SeaFrance managing director Robin Wilkins said: “I’m concerned the collapse of the berth in Calais has dented confidence in the quality of service ferries offer. I would like the Calais Chamber of Commerce to take action to rebuild that confidence.”
The refurbished berth reopened on May 17, so delays should now be at a minimum. Sadly, competition and falling prices are harder to deal with.
Wilkins added: “The effect of the low-cost airlines on our business is just a convenient excuse for our problems, which are more to do with the amount of capacity from Dover and the very vigorous competitive situation, which has meant a fall in average revenues.”
Car carryings last year were down just over 3% on 2003 to 3,507,000. Over the period 2000-04, they fell 7%.
After a business review last year, P&O cut its Dover-Calais service from seven to five passenger ships and cut its daily crossings to 35. However, Hoverspeed has about 12% more capacity this summer year-on-year and has added late-evening sailings for school holidays and the summer peak, while SeaFrance now has a new 1,900-passenger ferry, SeaFrance Berlioz.

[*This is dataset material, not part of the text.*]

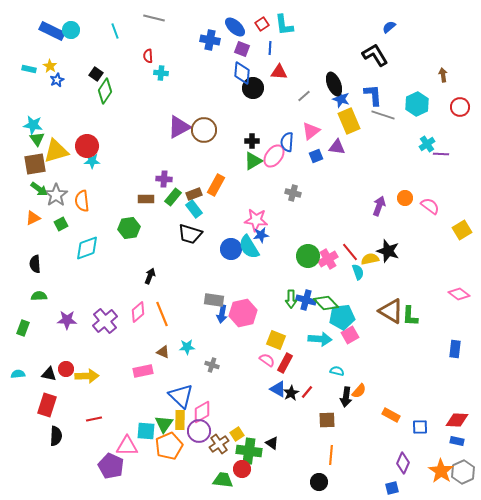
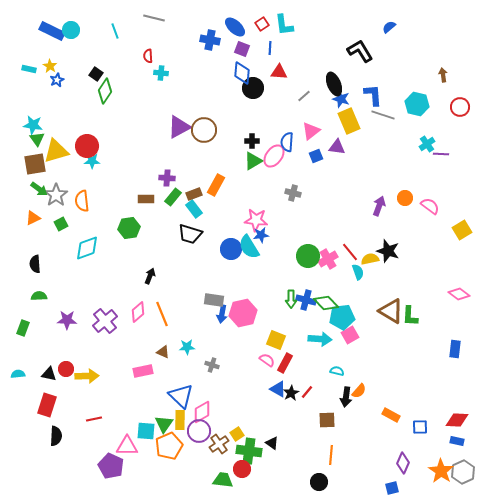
black L-shape at (375, 55): moved 15 px left, 4 px up
cyan hexagon at (417, 104): rotated 20 degrees counterclockwise
purple cross at (164, 179): moved 3 px right, 1 px up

There are also Norfolkline services from Dover to Dunkirk, SpeedFerries from Dover to Boulogne and up to four trains an hour from Folkestone to Calais/Cocquelles.
P&O spokesman Brian Rees estimated there was still 50% overcapacity in the market. It is offering all-time-low fares from £30 one-way. He said: “The restructure has taken £1.5 million out of the business and lets us compete at these prices. It has been very painful, but it is working.”<
Hoverspeed, which has its own ports in Dover and Calais and has escaped the berthing chaos, also restructured and offers fares from £29 one-way.
“Forward bookings are in line with last year but we can’t get the same prices,” said general manager sales UK David Stafford. “We have to work a lot harder to make ends meet.
“Prices have flattened out and will start to go up – but not this year,” he added.
Wilkins said: “Prices won’t ever return to the levels of three or four years ago. We have seen the end of high levels in the peak periods.”
Eurotunnel is widely blamed for the situation – it initiated the race to lower prices – but SpeedFerries, the low-cost company operating from Dover to Boulogne, is also not too popular.
Rees said SpeedFerries – with one fast ferry taking 800 passengers and 200 cars on up to five return crossings a day – was too small to make an impact. But SeaFrance’s Wilkins said it had “threatened our profitability by implying that a certain level of fare is profitable”. He added: “Also, it reduced fares despite promising it would not do so. I don’t mind competition but it must be fair.”
SpeedFerries launched last May with fares from £50 return, but now has fares from £19 one-way. Marketing manager Marianne Illum said the lowering of fares was a reaction to other companies’ predatory pricing.
She said: “We can do it because we are a low-cost operator. It hasn’t hit our bottom line, as we are selling more tickets.”
It is negotiating for a second fast ferry, which could start this summer. Illum said: “We know how many people we have to turn away because sailings are sold out, so we are confident we can fill a second vessel.”